Упадут стены[23], улетит встревоженный сокол с белой рукавицы, потухнет огонь в бронзовой лампе, а Капитанскую Дочку сожгут в печи. Мать сказала детям:

— Живите.

А им придется мучиться и умирать.

Как-то, в сумерки[24], вскоре после похорон матери, Алексей Турбин, придя к отцу Александру, сказал:

— Да, печаль у нас, отец Александр. Трудно маму забывать, а тут еще такое тяжелое время... Главное, ведь только что вернулся, думал, наладим жизнь, и вот...[25]

Он умолк и, сидя у стола, в сумерках, задумался и посмотрел вдаль. Ветви в церковном дворе закрыли и домишко священника. Казалось, что сейчас же за стеной тесного кабинетика, забитого книгами, начинается весенний, таинственный спутанный лес. Город по-вечернему глухо шумел, пахло сиренью.

— Что сделаешь, что сделаешь, — конфузливо[26] забормотал священник. (Он всегда конфузился, если приходилось беседовать с людьми.) — Воля Божья.

— Может, кончится[27] все это когда-нибудь? Дальше-то лучше будет? — неизвестно у кого спросил Турбин.

Священник шевельнулся в кресле.

— Тяжкое, тяжкое время, что говорить, — пробормотал он, — но унывать-то не следует...

Потом вдруг наложил белую руку, выпростав ее из темного рукава ряски, на пачку книжек и раскрыл верхнюю, там, где она была заложена вышитой цветной закладкой.

— Уныния допускать нельзя, — конфузливо, но как-то очень убедительно проговорил он. — Большой грех — уныние... Хотя кажется мне, что испытания будут еще. Как же, как же, большие испытания. — Он говорил все увереннее. — Я последнее время все, знаете ли, за книжечками сижу, по специальности конечно, больше все богословские...

Он приподнял книгу так, чтобы последний свет из окна упал на страницу, и прочитал:

— «Третий ангел вылил чашу свою в реки и источники вод; и сделалась кровь»[28].

2

Итак, был белый, мохнатый декабрь. Он стремительно подходил к половине. Уже отсвет Рождества чувствовался на снежных улицах. Восемнадцатому году скоро конец.

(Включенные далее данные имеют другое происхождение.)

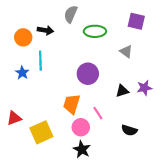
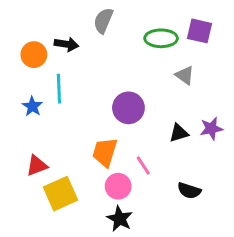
green ellipse: (95, 31) -> (161, 38), moved
red triangle: (14, 118) -> (37, 165), moved

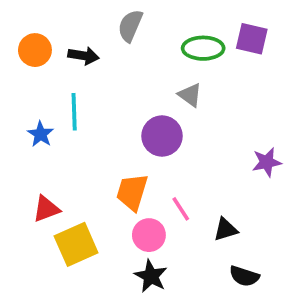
orange circle: (34, 55) -> (35, 50), moved
gray triangle: (185, 75) -> (190, 95), moved
black triangle: (179, 133) -> (226, 229), moved
black semicircle: (189, 191) -> (244, 276), moved

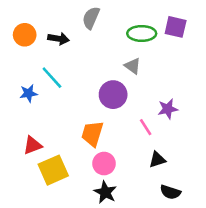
cyan line: (74, 112) -> (52, 78), turned -40
blue star: (41, 134) -> (29, 93), turned 30
purple star: (267, 162) -> (168, 109), moved
pink line: (181, 209) -> (146, 127), moved

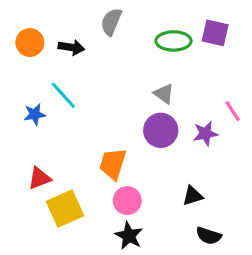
gray triangle: (133, 66) -> (164, 94), moved
purple circle: (113, 95) -> (161, 130), moved
pink line: (146, 127) -> (233, 111), moved

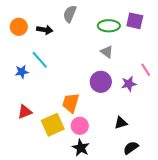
gray triangle: (164, 94) -> (107, 52), moved
yellow square: (65, 209) -> (53, 125), moved
black semicircle: (209, 236) -> (131, 148), turned 126

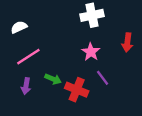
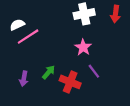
red arrow: (127, 42) -> (115, 14), moved
pink line: (28, 57) -> (28, 37), moved
green arrow: (53, 79) -> (49, 72), turned -72

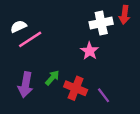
white cross: (84, 14) -> (101, 23), moved
purple line: (94, 71) -> (104, 95), moved
purple arrow: (24, 79) -> (25, 85), size x1.5

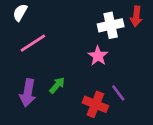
white semicircle: (18, 26) -> (20, 13), moved, turned -35
red cross: (76, 88) -> (95, 104), moved
purple line: (104, 95) -> (118, 93), moved

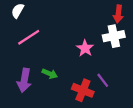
white cross: (111, 25) -> (114, 36), moved
green arrow: (57, 85) -> (50, 74), turned 72

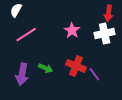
pink star: (85, 48) -> (72, 30), moved
red cross: (83, 90) -> (76, 66), moved

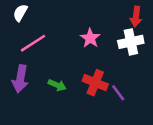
purple arrow: (22, 74) -> (20, 79), moved

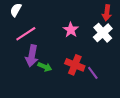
white cross: (131, 42) -> (103, 33), turned -30
purple arrow: (20, 79) -> (32, 56), moved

Над двухэтажным домом № 13, постройки изумительной (на улицу квартира Турбиных была во втором этаже, а в маленький, покатый, уютный дворик — в первом), в саду, что лепился под крутейшей горой, все ветви на деревьях стали лапчаты и обвисли. Гору замело, засыпало сарайчики во дворе и стала гигантская сахарная голова. Дом накрыло шапкой белого генерала, и в нижнем этаже (на улицу — первый, во двор под верандой Турбиных — подвальный) засветился слабенькими желтенькими огнями инженер и трус, буржуй и несимпатичный, Василий Иванович Лисович[29], а в верхнем — сильно и весело загорелись турбинские окна.

В сумерки Алексей и Николка пошли за дровами в сарай.

— Эх, эх, а дров до черта мало. Опять сегодня вытащили, смотри.

Из Николкиного электрического фонарика ударил голубой конус, а в нем видно, что обшивка со стены явно содрана и снаружи наскоро прибита.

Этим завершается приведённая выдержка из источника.